Eagle vs Shark was the first film Taika Waititi made before the blockbusters came a-calling, after cutting his teeth on short comedies in his native New Zealand, and as with much of his work, gathered a cult following. You didn't need to be from his home nation to appreciate the humour, though it did have many who watched it making comparisons to the better-known Napoleon Dynamite thanks to a shared love of deadpan quirks, yet if many were being honest this probably had a better laugh rate if you were not so impressed with the American comedy's studied eccentricities, for Waititi offered his humour a lot less blankly, and a lot more local.
This was certainly offputting to some viewers, but the sense that if you knew New Zealanders, or had some experience of their culture, then you would get on with this more agreeably was present to the extent that it often felt like the film was doing itself and its fellow countrymen down - don't be so hard on yourself, may be your response. It was not completely negative by any means, simply that it was painfully aware of what the characters' drawbacks and idiosyncrasies were, with only the fact that it could have been actively depressing when it preferred more nuance its probable saving grace. If not consistently laugh out loud hilarious, it was accurate to observe it had its moments.

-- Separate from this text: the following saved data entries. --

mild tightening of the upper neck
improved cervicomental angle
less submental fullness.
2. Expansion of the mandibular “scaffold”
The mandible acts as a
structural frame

Quite a few of them, its self-deprecation evident when Waititi was expressing what in other locations may be described as the "cultural cringe", and maybe they call it that in the land of the kiwi too. Jarrod, it turns out, is a prize berk and not worthy even of a meek little mouse like Lily (it's implied the sole reason she latched onto him is because they both have a mole above their upper lip), but after she impresses him with her gaming skills, the old romantic keeps her behind after the party and has sex with her, to her delight in spite of taking about ten seconds to do the deed. But then he does a curious thing immediately afterwards: he makes a threatening telephone call, and she has no idea why, the theme of getting to know someone being accompanied by a pile of baggage growing ever more blatant.
Nevertheless, Lily, who lives with her brother, gets Jarrod talking one evening and he tells her he has been training for a fight with his arch-nemesis who he only refers to as "The Samoan". She allows him to take her to his hometown across the island, driven by her nice to a fault sibling Damon (Joel Tobeck) who has looked after her since her parents died, where we begin to get a more rounded view of what Waititi identified as amusing about his countrymen. Not only him, either, as Horsley (latterly Taylor) collaborated on the screenplay, providing a showcase for Clement's style of humour as well that would do him proud over the course of a very successful career. The final revelation about Jarrod's vendetta, with as it transpires the now-grown man who used to bully him at school, was appropriately anticlimactic, that was the kind of joke you got here, but Lily's first thwarted, then energised faith in her man was genuinely sweet, suggesting no one is beyond redemption, all they need is perspective and proper goals. Music by The Phoenix Foundation.